LAHORE: Thousands of followers of Sufi Islam staged a rally in Lahore on Sunday to condemn militancy and attacks on shrines, police said.
“More than 10,000 people participated in the rally,” senior police officer Mustansar Bajwa told AFP.
Chanting slogans against terrorism, the demonstrators called for peace in the country, which has been troubled by bombings and suicide attacks.
The demonstrators marched from the Punjab provincial assembly building to the city's main Data Darbar shrine, amid a heavy police presence, witnesses said.
The rally was called by the Pakistan Awami Tehreek party.
“Islam is religion of peace and acts of terrorism and bloodshed are against its teachings,” the party's local chief Raheek Abbasi told the rally.
He urged the government to “improve resources and provide jobs and justice to the people to end the menace.”

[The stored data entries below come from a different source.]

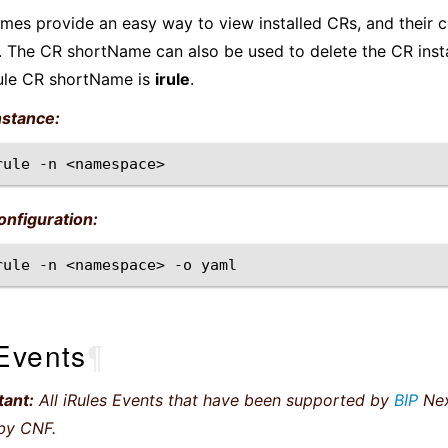
es provide an easy way to view installed CRs, and their c
 The CR shortName can also be used to delete the CR inst
ule CR shortName is
irule
.
nstance:
rule
-n
nfiguration:
rule
-n
<namespace>
-o
Events
¶
tant:
All iRules Events that have been supported by
BIP
Nex
by CNF.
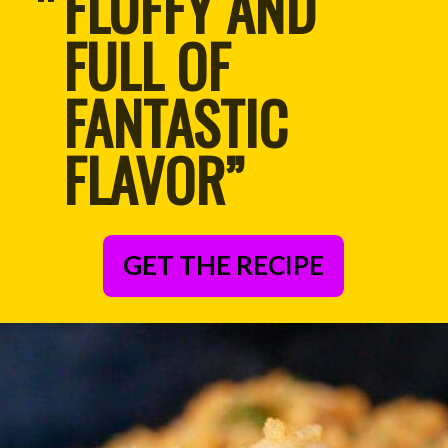
FLUFFY AND 
“
FULL OF 
FANTASTIC 
FLAVOR”
GET THE RECIPE
– Anonymous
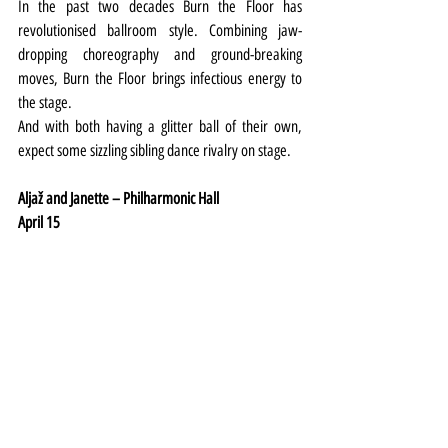
In the past two decades Burn the Floor has 
revolutionised ballroom style. Combining jaw-
dropping choreography and ground-breaking 
moves, Burn the Floor brings infectious energy to 
the stage.
And with both having a glitter ball of their own, 
expect some sizzling sibling dance rivalry on stage.
Aljaž and Janette – Philharmonic Hall
April 15
Last season they were Remembering the Movies, 
and now Strictly’s smiley married couple Aljaž 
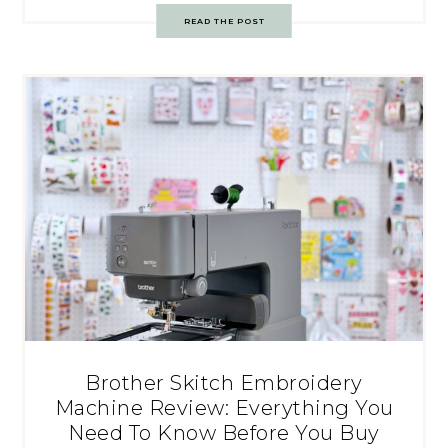
READ THE POST
Brother Skitch Embroidery
Machine Review: Everything You
Need To Know Before You Buy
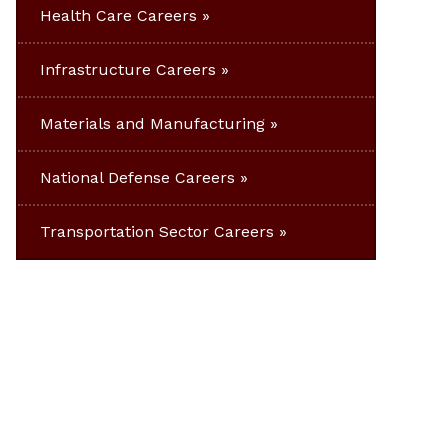
Health Care Careers
Infrastructure Careers
Materials and Manufacturing
National Defense Careers
Transportation Sector Careers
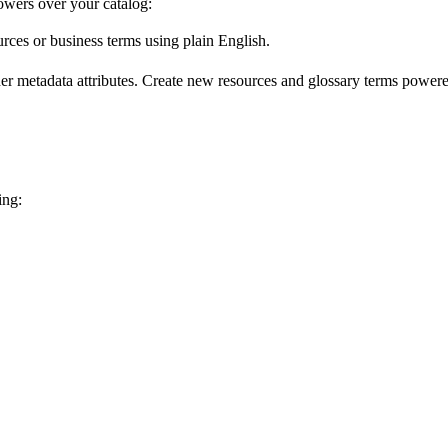
wers over your catalog:
urces or business terms using plain English.
er metadata attributes. Create new resources and glossary terms powered
ing:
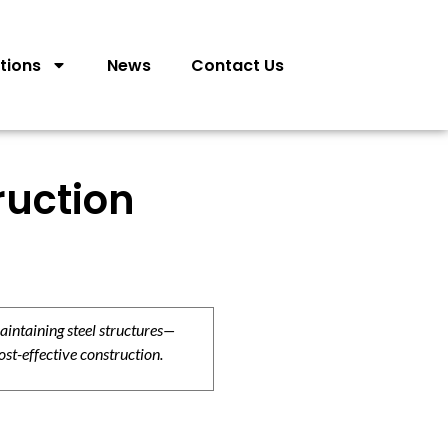
tions
News
Contact Us
ruction
aintaining steel structures—
ost-effective construction.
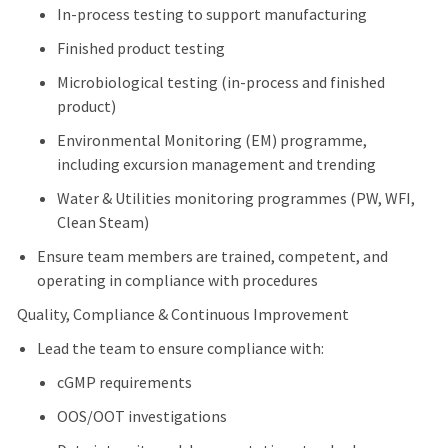
In-process testing to support manufacturing
Finished product testing
Microbiological testing (in-process and finished
product)
Environmental Monitoring (EM) programme,
including excursion management and trending
Water & Utilities monitoring programmes (PW, WFI,
Clean Steam)
Ensure team members are trained, competent, and
operating in compliance with procedures
Quality, Compliance & Continuous Improvement
Lead the team to ensure compliance with:
cGMP requirements
OOS/OOT investigations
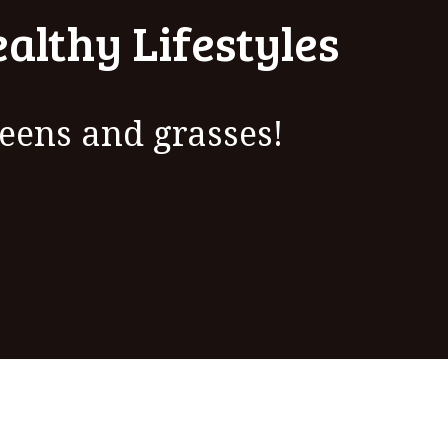
althy Lifestyles
eens and grasses!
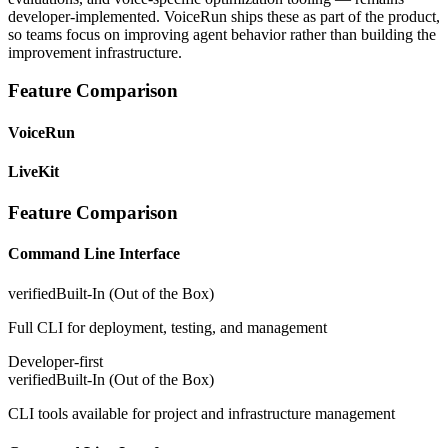
developer-implemented. VoiceRun ships these as part of the product,
so teams focus on improving agent behavior rather than building the
improvement infrastructure.
Feature Comparison
VoiceRun
LiveKit
Feature Comparison
Command Line Interface
verified
Built-In (Out of the Box)
Full CLI for deployment, testing, and management
Developer-first
verified
Built-In (Out of the Box)
CLI tools available for project and infrastructure management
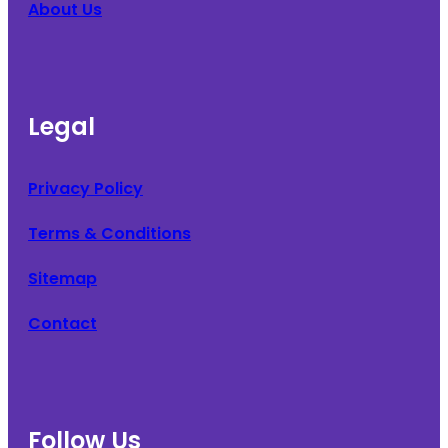
About Us
Legal
Privacy Policy
Terms & Conditions
Sitemap
Contact
Follow Us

The protest came three days after a bomb blast near a Sunni Muslim shrine in Lahore killed two people and wounded more than a dozen worshippers.
Two suicide bombers blew themselves up among crowds of worshippers at the Data Darbar shrine in July, killing 42 people.
In October, two suicide bombers blew themselves up at the shrine of Abdullah Shah Ghazi in Karachi, killing nine worshippers, including two children.